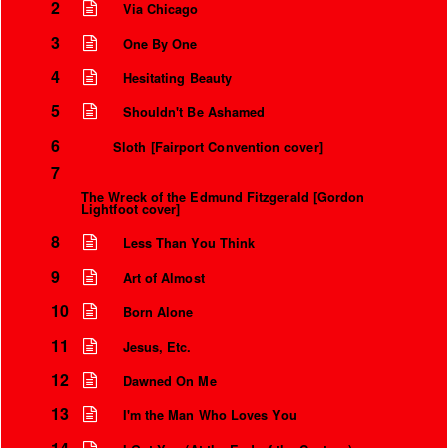
2
Via Chicago
3
One By One
4
Hesitating Beauty
5
Shouldn't Be Ashamed
6
Sloth [Fairport Convention cover]
7
The Wreck of the Edmund Fitzgerald [Gordon
Lightfoot cover]
8
Less Than You Think
9
Art of Almost
10
Born Alone
11
Jesus, Etc.
12
Dawned On Me
13
I'm the Man Who Loves You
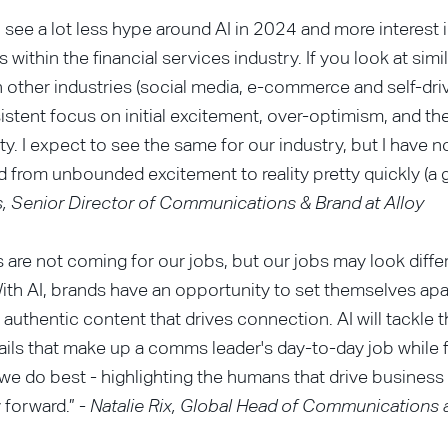
o see a lot less hype around AI in 2024 and more interest in
 within the financial services industry. If you look at simi
n other industries (social media, e-commerce and self-drivi
istent focus on initial excitement, over-optimism, and th
lity. I expect to see the same for our industry, but I have 
from unbounded excitement to reality pretty quickly (a g
, Senior Director of Communications & Brand at Alloy
 are not coming for our jobs, but our jobs may look diffe
ith AI, brands have an opportunity to set themselves apa
n authentic content that drives connection. AI will tackle 
tails that make up a comms leader's day-to-day job while 
we do best - highlighting the humans that drive business
forward.” -
Natalie Rix, Global Head of Communications 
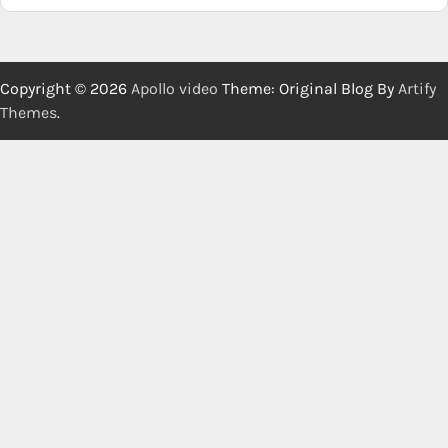
Copyright © 2026
Apollo video
Theme: Original Blog By
Artify
Themes
.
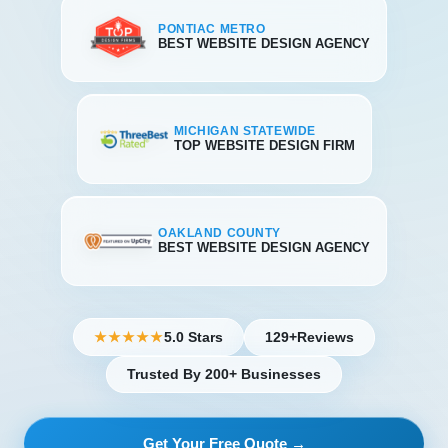
PONTIAC METRO
BEST WEBSITE DESIGN AGENCY
MICHIGAN STATEWIDE
TOP WEBSITE DESIGN FIRM
OAKLAND COUNTY
BEST WEBSITE DESIGN AGENCY
5.0 Stars
129+
Reviews
★★★★★
Trusted By 200+ Businesses
Get Your Free Quote →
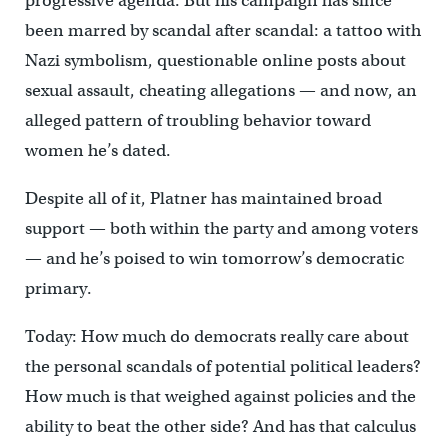
progressive agenda. But his campaign has since
been marred by scandal after scandal: a tattoo with
Nazi symbolism, questionable online posts about
sexual assault, cheating allegations — and now, an
alleged pattern of troubling behavior toward
women he’s dated.
Despite all of it, Platner has maintained broad
support — both within the party and among voters
— and he’s poised to win tomorrow’s democratic
primary.
Today: How much do democrats really care about
the personal scandals of potential political leaders?
How much is that weighed against policies and the
ability to beat the other side? And has that calculus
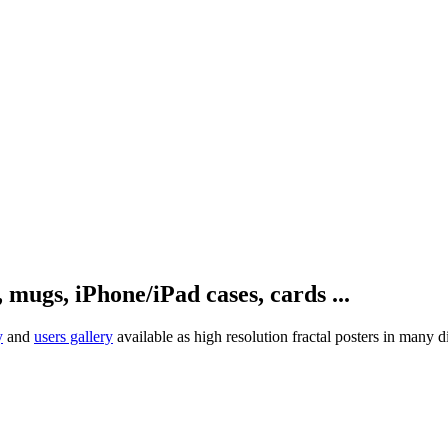
, mugs, iPhone/iPad cases, cards ...
y
and
users gallery
available as high resolution fractal posters in many d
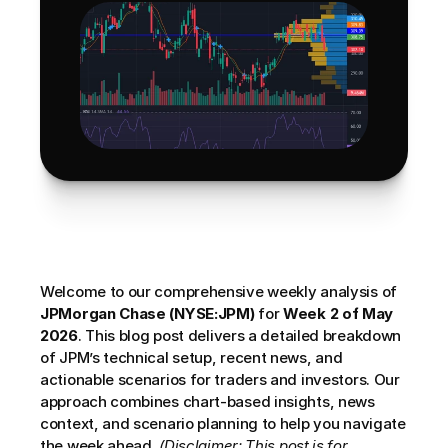
Welcome to our comprehensive weekly analysis of 
JPMorgan Chase (NYSE:JPM)
 for 
Week 2 of May 
2026
. This blog post delivers a detailed breakdown 
of JPM’s technical setup, recent news, and 
actionable scenarios for traders and investors. Our 
approach combines chart-based insights, news 
context, and scenario planning to help you navigate 
the week ahead. 
(Disclaimer: This post is for 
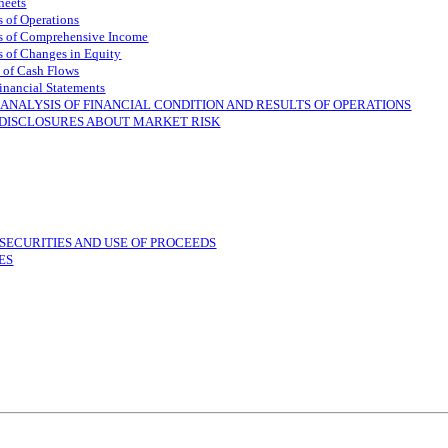
heets
 of Operations
s of Comprehensive Income
 of Changes in Equity
 of Cash Flows
inancial Statements
ANALYSIS OF FINANCIAL CONDITION AND RESULTS OF OPERATIONS
 DISCLOSURES ABOUT MARKET RISK
SECURITIES AND USE OF PROCEEDS
ES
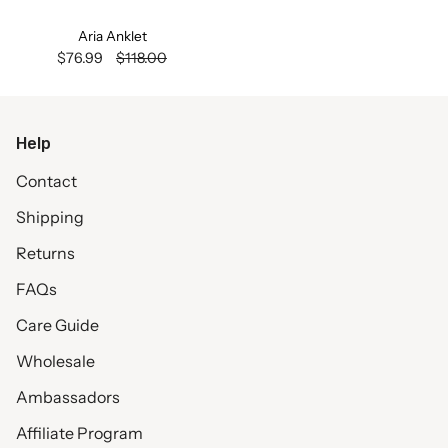
Aria Anklet
$76.99
$118.00
Help
Contact
Shipping
Returns
FAQs
Care Guide
Wholesale
Ambassadors
Affiliate Program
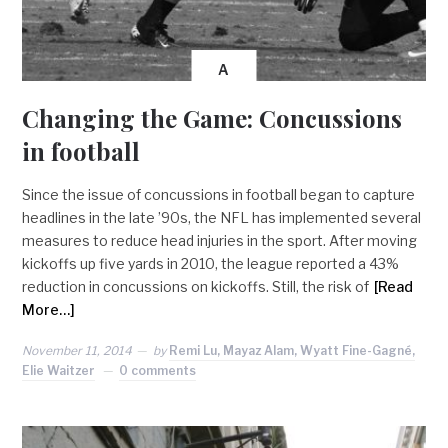
A
Changing the Game: Concussions
in football
Since the issue of concussions in football began to capture
headlines in the late ’90s, the NFL has implemented several
measures to reduce head injuries in the sport. After moving
kickoffs up five yards in 2010, the league reported a 43%
reduction in concussions on kickoffs. Still, the risk of
[Read
More…]
November 11, 2014
by
Remi Lu, Mayaz Alam, Wyatt Fine-Gagné,
Elie Waitzer
0 comments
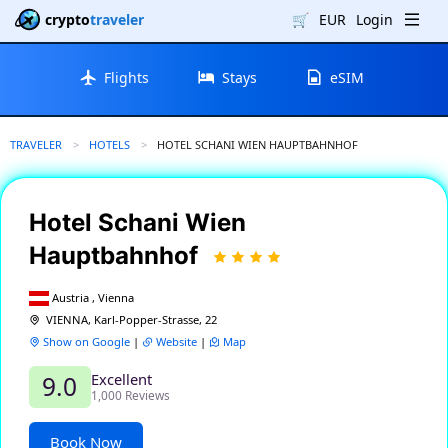
crypto
traveler
🛒
EUR
Login
Flights
Stays
eSIM
TRAVELER
HOTELS
CURRENT:
HOTEL SCHANI WIEN HAUPTBAHNHOF
Hotel Schani Wien
Hauptbahnhof
Austria , Vienna
VIENNA, Karl-Popper-Strasse, 22
Show on Google
|
Website
|
Map
Excellent
9.0
1,000 Reviews
Book Now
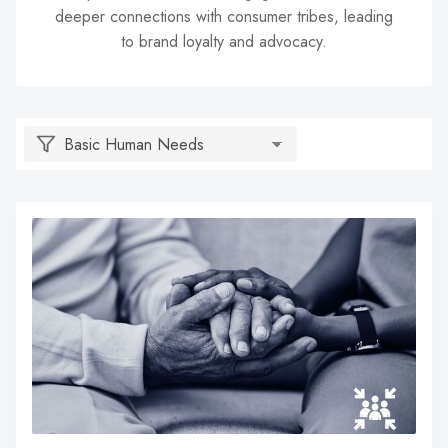
deeper connections with consumer tribes, leading
search
to brand loyalty and advocacy.
result.
Touch
device
users
can
use
touch
and
swipe
gestures.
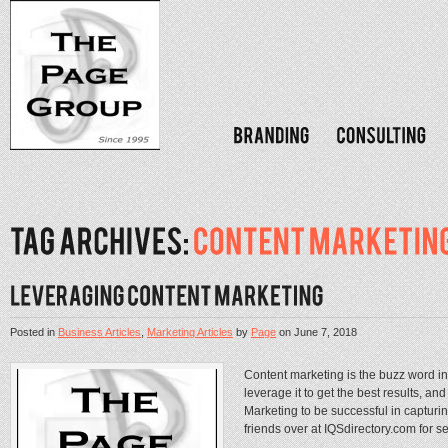
Posted in
Business Articles
,
Marketing Articles
by
Page
on
June 7, 2018
Content marketing is the buzz word i
leverage it to get the best results, 
Marketing to be successful in capturi
friends over at IQSdirectory.com for se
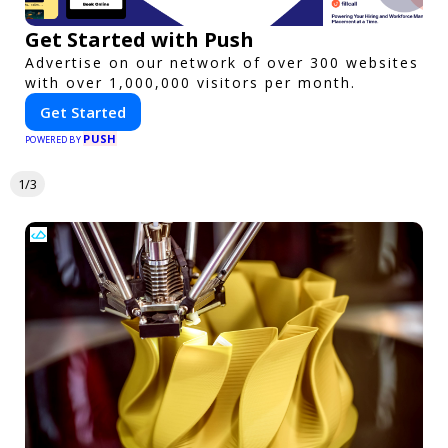
Get Started with Push
Advertise on our network of over 300 websites
with over 1,000,000 visitors per month.
Get Started
PUSH
POWERED BY
1/3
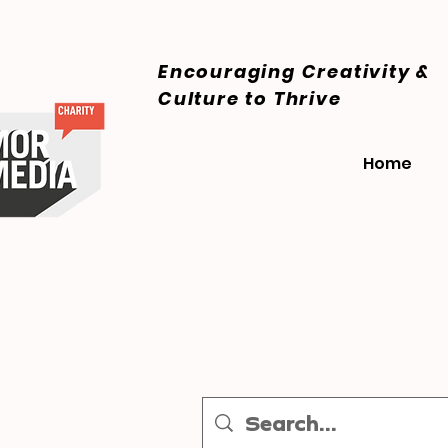
Encouraging Creativity &
Culture
to Thrive
Home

*What is being asked*
The word "industry" may turn up on some lines of these records; say how many, with no other words.

*Finished task*
2